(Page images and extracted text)

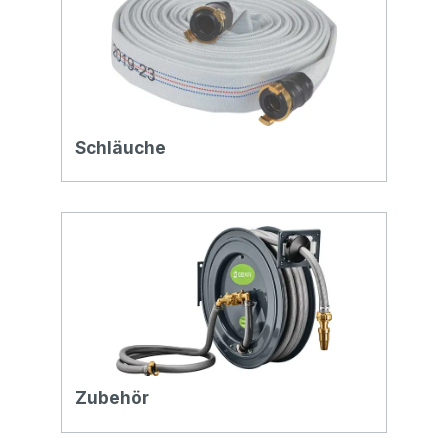
Schläuche
Zubehör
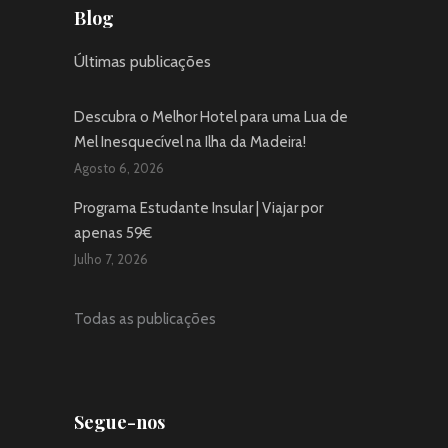
Blog
Últimas publicações
Descubra o Melhor Hotel para uma Lua de
Mel Inesquecível na Ilha da Madeira!
Agosto 6, 2026
Programa Estudante Insular | Viajar por
apenas 59€
Julho 7, 2026
Todas as publicações
Segue-nos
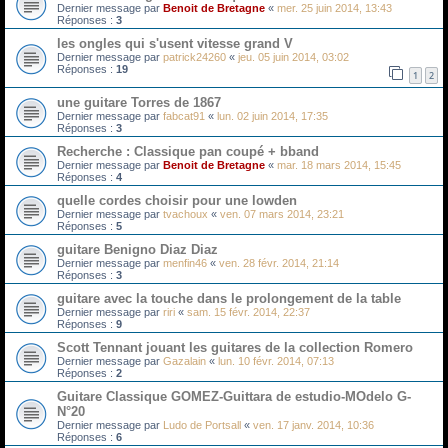
Dernier message par
Benoit de Bretagne
«
mer. 25 juin 2014, 13:43
Réponses :
3
les ongles qui s'usent vitesse grand V
Dernier message par
patrick24260
«
jeu. 05 juin 2014, 03:02
Réponses :
19
1
2
une guitare Torres de 1867
Dernier message par
fabcat91
«
lun. 02 juin 2014, 17:35
Réponses :
3
Recherche : Classique pan coupé + bband
Dernier message par
Benoit de Bretagne
«
mar. 18 mars 2014, 15:45
Réponses :
4
quelle cordes choisir pour une lowden
Dernier message par
tvachoux
«
ven. 07 mars 2014, 23:21
Réponses :
5
guitare Benigno Diaz Diaz
Dernier message par
menfin46
«
ven. 28 févr. 2014, 21:14
Réponses :
3
guitare avec la touche dans le prolongement de la table
Dernier message par
riri
«
sam. 15 févr. 2014, 22:37
Réponses :
9
Scott Tennant jouant les guitares de la collection Romero
Dernier message par
Gazalain
«
lun. 10 févr. 2014, 07:13
Réponses :
2
Guitare Classique GOMEZ-Guittara de estudio-MOdelo G-
N°20
Dernier message par
Ludo de Portsall
«
ven. 17 janv. 2014, 10:36
Réponses :
6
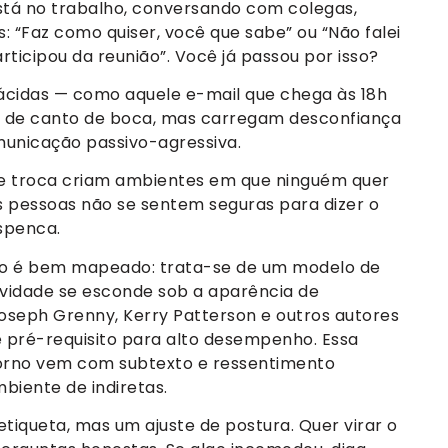
stá no trabalho, conversando com colegas,
: “Faz como quiser, você que sabe” ou “Não falei
ticipou da reunião”. Você já passou por isso?
ácidas — como aquele e-mail que chega às 18h
o de canto de boca, mas carregam desconfiança
municação passivo-agressiva.
de troca criam ambientes em que ninguém quer
as pessoas não se sentem seguras para dizer o
spenca.
rão é bem mapeado: trata-se de um modelo de
vidade se esconde sob a aparência de
Joseph Grenny, Kerry Patterson e outros autores
 pré-requisito para alto desempenho. Essa
orno vem com subtexto e ressentimento
iente de indiretas.
tiqueta, mas um ajuste de postura. Quer virar o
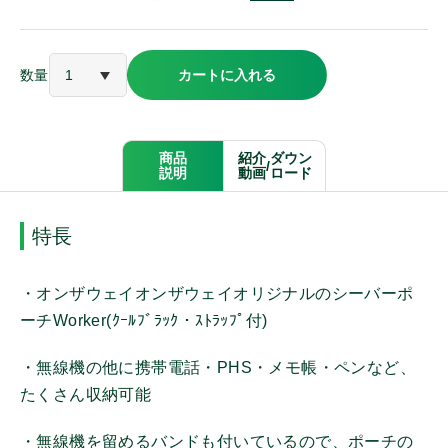
アルインコ
数量
カートに入れる
ケンウッド
パナソニック
商品
紹介
ダウン
/
説明
動画
ロード
モバイルクリエイト
特長
オンザウェイ
・オンザウェイオンザウェイオリジナルのシーバーポ
ーチWorker(ｸｰﾙﾌﾞﾗｯｸ・ｽﾄﾗｯﾌﾟ付)
その他メーカー
・無線機の他に携帯電話・PHS・メモ帳・ペンなど、
たくさん収納可能
商品種別
・無線機を留めるバンドも付いているので、ポーチの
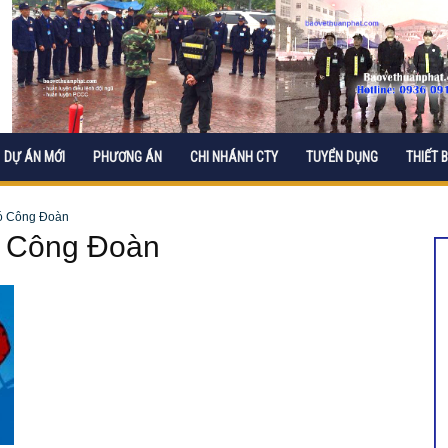
DỰ ÁN MỚI
PHƯƠNG ÁN
CHI NHÁNH CTY
TUYỂN DỤNG
THIẾT B
có Công Đoàn
ó Công Đoàn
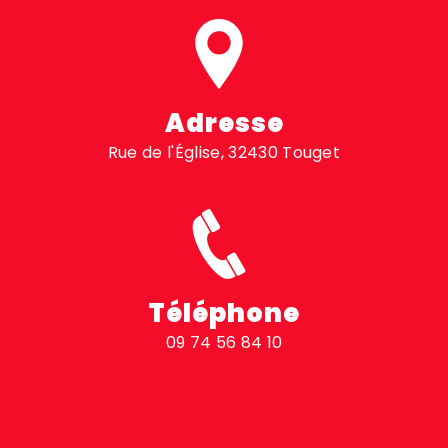
Adresse
Rue de l'Église, 32430 Touget
Téléphone
09 74 56 84 10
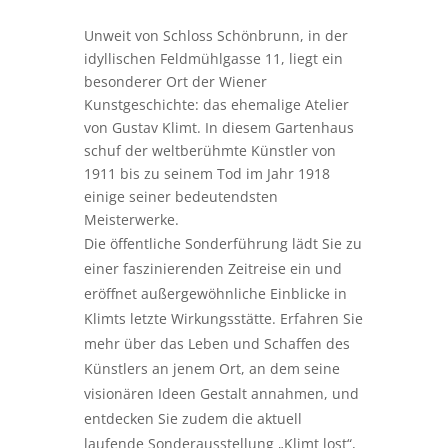
Unweit von Schloss Schönbrunn, in der
idyllischen Feldmühlgasse 11, liegt ein
besonderer Ort der Wiener
Kunstgeschichte: das ehemalige Atelier
von Gustav Klimt. In diesem Gartenhaus
schuf der weltberühmte Künstler von
1911 bis zu seinem Tod im Jahr 1918
einige seiner bedeutendsten
Meisterwerke.
Die öffentliche Sonderführung lädt Sie zu
einer faszinierenden Zeitreise ein und
eröffnet außergewöhnliche Einblicke in
Klimts letzte Wirkungsstätte. Erfahren Sie
mehr über das Leben und Schaffen des
Künstlers an jenem Ort, an dem seine
visionären Ideen Gestalt annahmen, und
entdecken Sie zudem die aktuell
laufende Sonderausstellung „Klimt lost“,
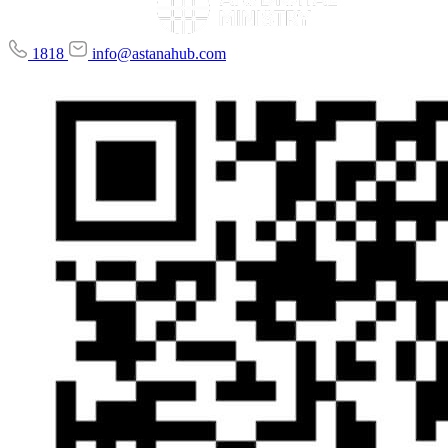
1818
info@astanahub.com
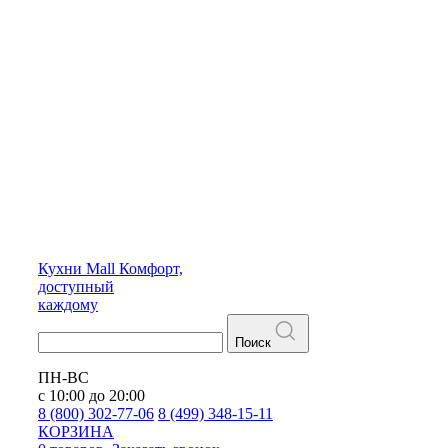
Кухни
Mall
Комфорт,
доступный
каждому
Поиск
ПН-ВС
с 10:00 до 20:00
8 (800) 302-77-06
8 (499) 348-15-11
КОРЗИНА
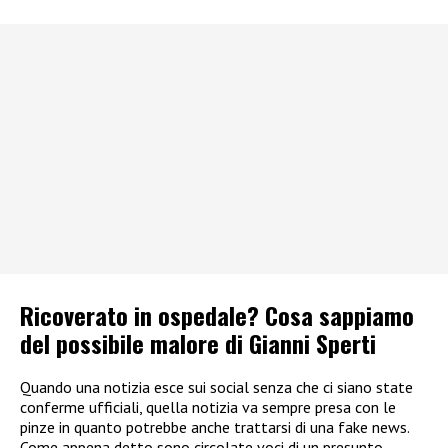
Ricoverato in ospedale? Cosa sappiamo
del possibile malore di Gianni Sperti
Quando una notizia esce sui social senza che ci siano state
conferme ufficiali, quella notizia va sempre presa con le
pinze in quanto potrebbe anche trattarsi di una fake news.
Come appena detto sono circolate voci di un presunto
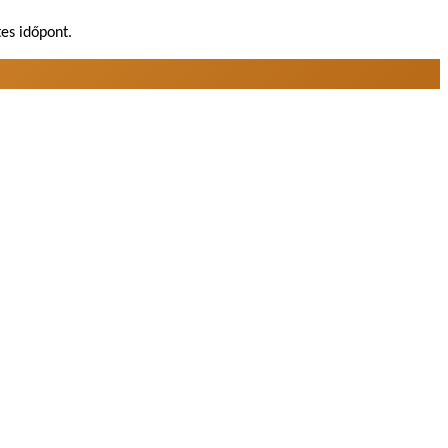
es időpont.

ABOUT THIS EXERCISE:
Filter the entries and copy out every line with the word "como".

SOLUTION:
: “Faz como quiser, você que sabe” ou “Não falei
ácidas — como aquele e-mail que chega às 18h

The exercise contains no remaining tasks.